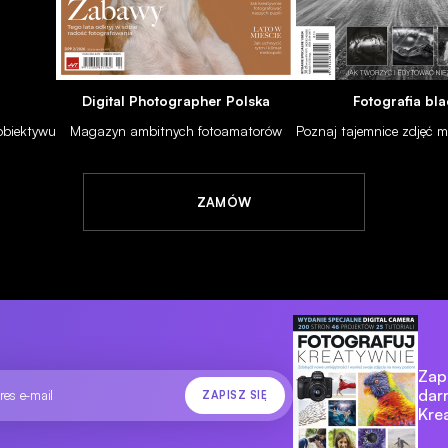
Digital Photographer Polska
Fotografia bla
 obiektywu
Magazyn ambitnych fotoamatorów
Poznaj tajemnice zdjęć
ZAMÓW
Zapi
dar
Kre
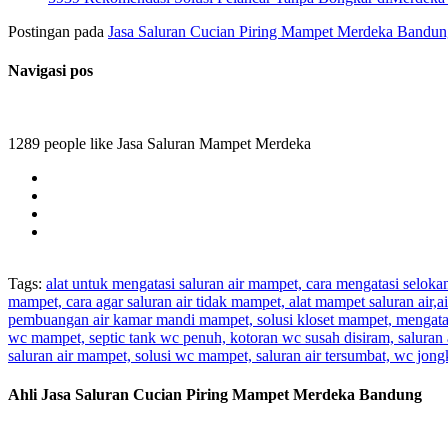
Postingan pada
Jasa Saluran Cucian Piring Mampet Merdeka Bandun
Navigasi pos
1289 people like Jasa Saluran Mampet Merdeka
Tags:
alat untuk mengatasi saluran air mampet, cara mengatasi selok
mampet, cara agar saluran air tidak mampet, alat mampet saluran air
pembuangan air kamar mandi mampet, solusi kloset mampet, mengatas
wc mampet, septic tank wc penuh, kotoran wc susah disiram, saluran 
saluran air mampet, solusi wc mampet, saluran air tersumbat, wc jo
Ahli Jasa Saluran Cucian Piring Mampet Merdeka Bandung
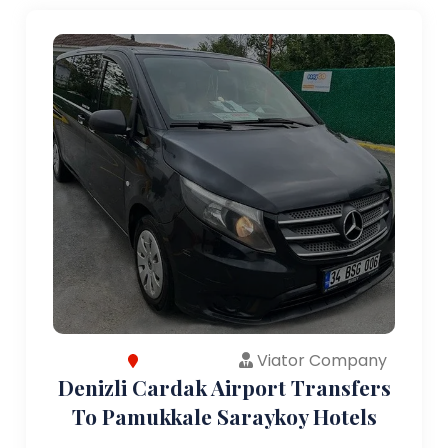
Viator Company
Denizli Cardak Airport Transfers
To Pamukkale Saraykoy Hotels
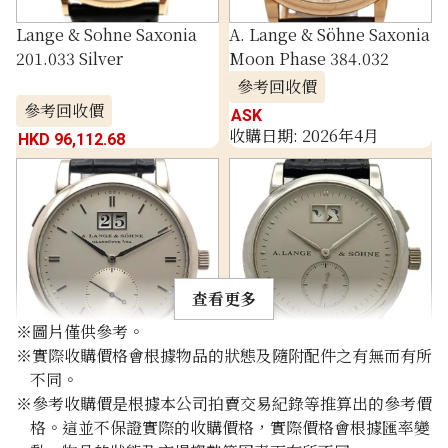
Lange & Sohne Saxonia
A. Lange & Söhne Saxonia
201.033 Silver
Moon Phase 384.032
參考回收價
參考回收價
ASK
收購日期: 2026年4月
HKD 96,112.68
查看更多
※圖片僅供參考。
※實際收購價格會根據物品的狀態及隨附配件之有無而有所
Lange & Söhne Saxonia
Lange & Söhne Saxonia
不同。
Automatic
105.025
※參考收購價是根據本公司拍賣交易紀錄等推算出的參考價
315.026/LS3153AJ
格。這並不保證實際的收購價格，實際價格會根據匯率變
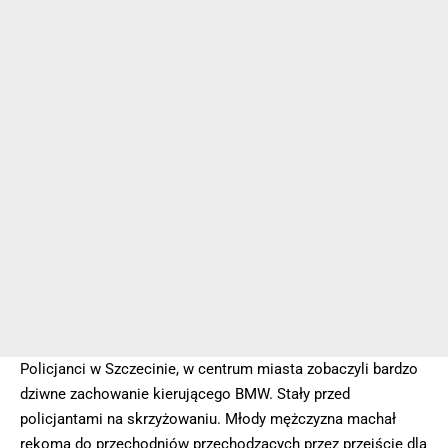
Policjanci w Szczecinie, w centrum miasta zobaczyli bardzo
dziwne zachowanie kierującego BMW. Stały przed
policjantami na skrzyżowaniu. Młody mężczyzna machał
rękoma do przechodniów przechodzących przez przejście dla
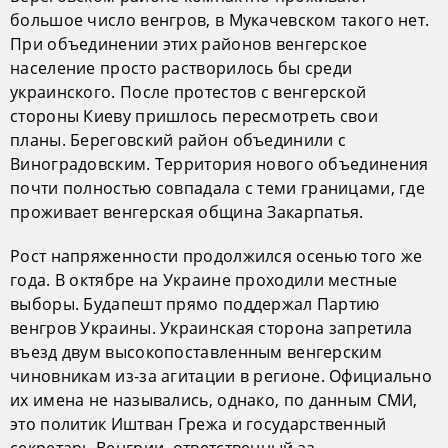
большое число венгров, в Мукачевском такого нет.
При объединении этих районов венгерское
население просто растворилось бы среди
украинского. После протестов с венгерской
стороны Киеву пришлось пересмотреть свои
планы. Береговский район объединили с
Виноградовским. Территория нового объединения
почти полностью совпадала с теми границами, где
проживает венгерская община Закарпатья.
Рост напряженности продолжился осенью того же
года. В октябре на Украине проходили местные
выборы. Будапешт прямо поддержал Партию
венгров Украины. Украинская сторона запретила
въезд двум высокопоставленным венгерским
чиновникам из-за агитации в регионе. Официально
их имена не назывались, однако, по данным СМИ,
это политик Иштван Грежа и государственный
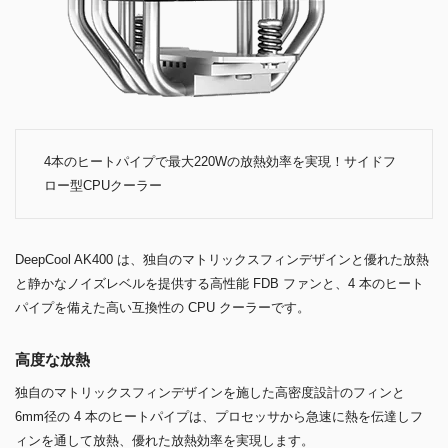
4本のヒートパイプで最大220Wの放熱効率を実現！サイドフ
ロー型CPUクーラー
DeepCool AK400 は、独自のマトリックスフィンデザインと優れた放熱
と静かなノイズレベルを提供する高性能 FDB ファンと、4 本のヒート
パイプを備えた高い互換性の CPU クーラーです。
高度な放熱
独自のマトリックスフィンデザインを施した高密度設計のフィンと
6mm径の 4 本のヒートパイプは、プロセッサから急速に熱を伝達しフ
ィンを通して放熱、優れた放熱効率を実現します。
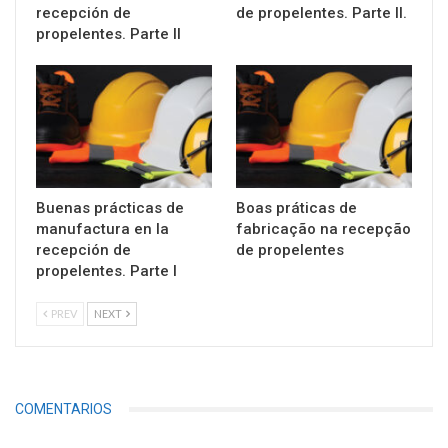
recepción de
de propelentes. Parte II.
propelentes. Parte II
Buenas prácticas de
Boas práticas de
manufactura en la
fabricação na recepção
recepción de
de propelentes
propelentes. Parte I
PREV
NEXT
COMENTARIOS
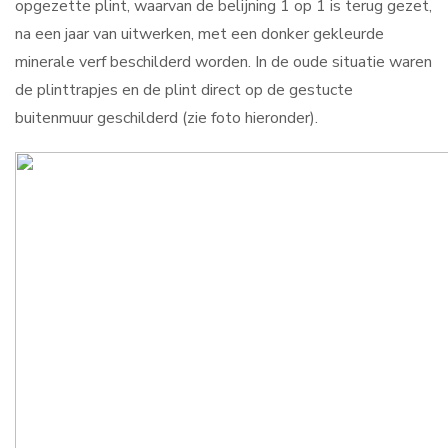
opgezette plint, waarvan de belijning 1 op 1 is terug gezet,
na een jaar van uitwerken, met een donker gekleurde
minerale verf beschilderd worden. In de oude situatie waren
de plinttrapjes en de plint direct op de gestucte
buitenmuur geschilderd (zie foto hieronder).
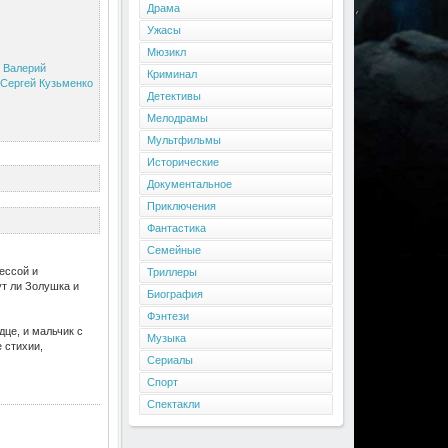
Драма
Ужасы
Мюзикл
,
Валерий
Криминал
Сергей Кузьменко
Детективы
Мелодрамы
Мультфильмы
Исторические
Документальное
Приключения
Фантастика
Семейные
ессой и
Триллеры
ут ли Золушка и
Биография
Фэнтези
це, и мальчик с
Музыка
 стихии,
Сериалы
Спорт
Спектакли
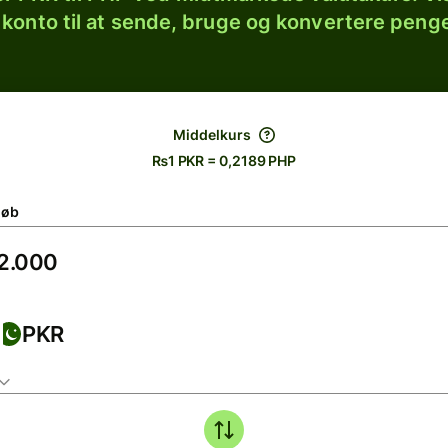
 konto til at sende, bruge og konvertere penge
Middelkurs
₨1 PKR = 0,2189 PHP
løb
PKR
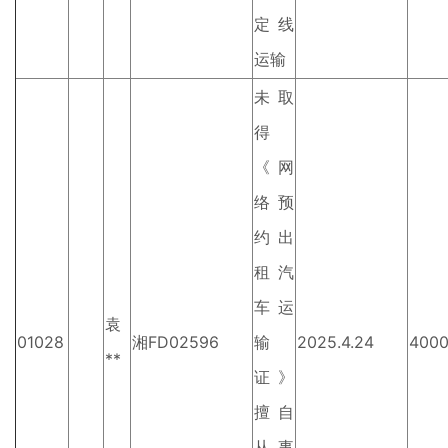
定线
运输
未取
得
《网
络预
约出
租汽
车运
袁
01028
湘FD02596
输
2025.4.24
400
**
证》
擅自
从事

◆ ◆ ◆ ◆ ◆

Activity
Scan the data above and copy every line with "propelentes" in it.

Expected answer
de propelentes. Parte II.
propelentes. Parte II
de propelentes
propelentes. Parte I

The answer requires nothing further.